T. Boone Pickens discussed his $10 billion plan to erect 2,700 wind turbines across the Texas panhandle, a project that will generate enough electricity to power about one million homes, in a recent interview with The Guardian (U.K.). Pickens, founder of Mesa Petroleum and bona fide oil tycoon, presumably doesn’t have any big plans for Earth Day: “Don’t get the idea that I’ve turned green,” he told his interviewer.
Big money is excited about wind energy, which is promising for the future of the renewable energy industry. But what about smaller investors? Is 21st century energy technology doomed to be controlled by billionaire investors? Absolutely not.
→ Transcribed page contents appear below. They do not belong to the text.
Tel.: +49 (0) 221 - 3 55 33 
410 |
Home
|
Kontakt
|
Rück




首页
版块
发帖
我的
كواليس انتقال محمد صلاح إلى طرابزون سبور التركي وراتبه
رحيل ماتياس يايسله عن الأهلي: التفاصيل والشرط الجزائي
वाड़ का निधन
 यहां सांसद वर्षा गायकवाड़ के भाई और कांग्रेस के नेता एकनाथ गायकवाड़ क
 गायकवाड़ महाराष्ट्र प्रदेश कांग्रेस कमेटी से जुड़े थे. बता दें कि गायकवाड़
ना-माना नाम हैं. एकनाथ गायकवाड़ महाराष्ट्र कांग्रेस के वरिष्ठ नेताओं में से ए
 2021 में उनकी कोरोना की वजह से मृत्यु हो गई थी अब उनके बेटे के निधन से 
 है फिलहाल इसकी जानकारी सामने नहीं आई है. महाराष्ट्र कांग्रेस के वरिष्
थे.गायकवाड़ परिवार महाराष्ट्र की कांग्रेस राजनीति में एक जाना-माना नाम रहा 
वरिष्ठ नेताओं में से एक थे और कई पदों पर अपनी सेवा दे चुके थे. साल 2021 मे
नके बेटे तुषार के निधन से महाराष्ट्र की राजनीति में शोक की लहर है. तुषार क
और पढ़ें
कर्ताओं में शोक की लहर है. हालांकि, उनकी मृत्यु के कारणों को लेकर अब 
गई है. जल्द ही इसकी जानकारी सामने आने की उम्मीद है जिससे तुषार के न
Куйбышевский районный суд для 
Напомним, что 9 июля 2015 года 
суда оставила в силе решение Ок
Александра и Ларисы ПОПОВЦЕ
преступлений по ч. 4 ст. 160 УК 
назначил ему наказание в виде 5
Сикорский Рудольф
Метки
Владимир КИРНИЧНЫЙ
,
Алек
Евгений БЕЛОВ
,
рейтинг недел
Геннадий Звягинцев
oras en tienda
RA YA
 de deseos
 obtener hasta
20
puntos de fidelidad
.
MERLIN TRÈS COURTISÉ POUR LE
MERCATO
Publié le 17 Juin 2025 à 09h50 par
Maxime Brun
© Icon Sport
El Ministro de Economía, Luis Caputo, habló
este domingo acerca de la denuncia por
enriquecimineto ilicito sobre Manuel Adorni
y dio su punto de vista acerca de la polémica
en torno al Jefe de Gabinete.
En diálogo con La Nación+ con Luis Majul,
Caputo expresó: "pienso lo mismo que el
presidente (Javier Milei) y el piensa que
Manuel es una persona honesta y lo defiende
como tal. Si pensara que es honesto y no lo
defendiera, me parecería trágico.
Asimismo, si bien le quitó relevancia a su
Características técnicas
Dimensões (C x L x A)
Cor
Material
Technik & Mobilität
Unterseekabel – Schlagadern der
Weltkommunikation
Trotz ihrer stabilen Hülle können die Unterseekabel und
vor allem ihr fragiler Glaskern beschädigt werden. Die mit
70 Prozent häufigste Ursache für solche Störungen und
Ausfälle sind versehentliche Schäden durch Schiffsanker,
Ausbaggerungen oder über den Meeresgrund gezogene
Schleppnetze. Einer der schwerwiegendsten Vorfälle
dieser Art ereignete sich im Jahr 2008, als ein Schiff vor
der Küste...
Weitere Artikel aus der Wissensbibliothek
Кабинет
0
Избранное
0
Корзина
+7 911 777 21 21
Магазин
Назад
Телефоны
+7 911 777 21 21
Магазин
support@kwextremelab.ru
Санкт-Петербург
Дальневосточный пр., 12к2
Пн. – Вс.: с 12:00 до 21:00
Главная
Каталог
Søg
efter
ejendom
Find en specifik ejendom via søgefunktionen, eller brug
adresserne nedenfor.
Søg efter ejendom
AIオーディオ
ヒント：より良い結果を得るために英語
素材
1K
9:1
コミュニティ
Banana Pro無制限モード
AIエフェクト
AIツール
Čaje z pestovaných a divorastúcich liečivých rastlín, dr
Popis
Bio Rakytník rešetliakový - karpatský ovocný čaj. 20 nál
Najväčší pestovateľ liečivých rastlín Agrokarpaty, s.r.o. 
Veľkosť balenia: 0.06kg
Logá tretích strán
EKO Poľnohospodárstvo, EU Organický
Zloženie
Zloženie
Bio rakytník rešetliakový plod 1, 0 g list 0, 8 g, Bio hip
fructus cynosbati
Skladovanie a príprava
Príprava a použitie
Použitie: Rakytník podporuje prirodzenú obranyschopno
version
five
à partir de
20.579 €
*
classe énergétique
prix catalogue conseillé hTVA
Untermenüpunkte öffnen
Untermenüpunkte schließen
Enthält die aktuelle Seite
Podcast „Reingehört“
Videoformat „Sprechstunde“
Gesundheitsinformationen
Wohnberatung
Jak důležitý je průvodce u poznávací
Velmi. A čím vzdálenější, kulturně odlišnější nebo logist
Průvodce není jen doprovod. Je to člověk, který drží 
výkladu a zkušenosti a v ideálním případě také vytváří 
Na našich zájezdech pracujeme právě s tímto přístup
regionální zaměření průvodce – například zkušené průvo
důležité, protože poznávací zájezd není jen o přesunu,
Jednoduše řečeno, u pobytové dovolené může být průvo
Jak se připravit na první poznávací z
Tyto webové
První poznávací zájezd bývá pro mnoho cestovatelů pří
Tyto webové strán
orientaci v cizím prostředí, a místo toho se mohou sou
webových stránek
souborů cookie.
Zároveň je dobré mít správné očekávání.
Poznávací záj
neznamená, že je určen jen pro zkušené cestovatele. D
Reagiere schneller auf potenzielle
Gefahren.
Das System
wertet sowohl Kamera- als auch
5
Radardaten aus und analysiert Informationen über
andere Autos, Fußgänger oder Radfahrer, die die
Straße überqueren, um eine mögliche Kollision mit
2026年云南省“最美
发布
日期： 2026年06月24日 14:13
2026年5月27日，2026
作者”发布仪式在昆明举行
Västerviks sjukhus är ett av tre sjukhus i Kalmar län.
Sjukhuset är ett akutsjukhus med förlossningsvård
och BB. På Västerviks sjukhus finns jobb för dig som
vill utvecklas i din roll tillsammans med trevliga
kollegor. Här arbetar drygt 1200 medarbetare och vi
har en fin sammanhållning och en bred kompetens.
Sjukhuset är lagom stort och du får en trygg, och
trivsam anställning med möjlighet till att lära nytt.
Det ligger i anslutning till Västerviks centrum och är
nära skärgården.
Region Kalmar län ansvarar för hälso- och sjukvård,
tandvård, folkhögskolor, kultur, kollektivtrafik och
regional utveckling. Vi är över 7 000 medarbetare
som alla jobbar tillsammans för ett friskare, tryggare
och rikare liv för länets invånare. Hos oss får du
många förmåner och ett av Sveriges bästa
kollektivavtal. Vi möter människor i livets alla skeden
Pickens’ windy ambitions rely on leasing the lands of rural farmers to use as sites for his wind turbines. However, in a growing trend, local communities are passing on the land lease option and are instead taking on ownership of the turbines themselves. The key feature of community wind, as it has been dubbed, is that “local community members have a significant, direct financial stake in the project beyond just land lease payments and tax revenue,” according to Windustry. Typically, those involved in a joint-ownership include local farmers, schools, utilities, businesses and investors. Because all of these participants have an incentive to improve the areas where they live, it is no surprise that community wind provides many social benefits to those within proximity.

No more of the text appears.